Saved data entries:
▼

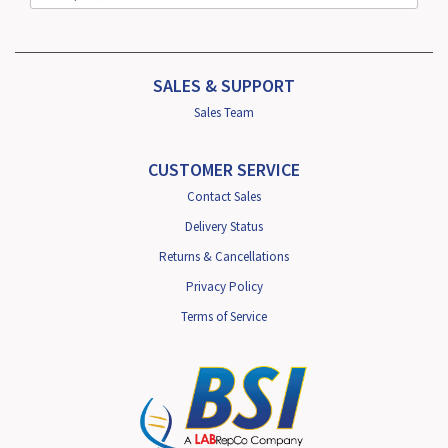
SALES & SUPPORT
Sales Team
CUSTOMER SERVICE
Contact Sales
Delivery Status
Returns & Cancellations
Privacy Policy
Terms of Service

▲
▼

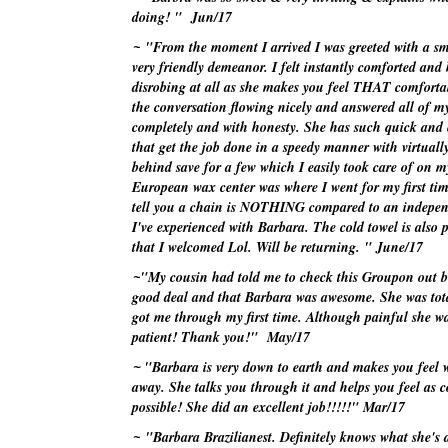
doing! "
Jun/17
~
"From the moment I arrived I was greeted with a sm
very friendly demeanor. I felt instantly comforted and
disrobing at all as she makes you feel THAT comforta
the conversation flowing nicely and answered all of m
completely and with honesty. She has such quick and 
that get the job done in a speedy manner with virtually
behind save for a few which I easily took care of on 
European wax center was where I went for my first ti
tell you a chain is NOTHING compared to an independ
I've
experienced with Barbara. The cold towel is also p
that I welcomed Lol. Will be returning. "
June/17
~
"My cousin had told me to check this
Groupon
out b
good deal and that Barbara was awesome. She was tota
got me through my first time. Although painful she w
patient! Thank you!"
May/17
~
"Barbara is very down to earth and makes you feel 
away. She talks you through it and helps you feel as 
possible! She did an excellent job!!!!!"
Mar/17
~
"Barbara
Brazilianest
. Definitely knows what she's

▲

■ The task: Word search in the records above: please count the lines holding "feel" and state the count alone.

■ Expected answer: 3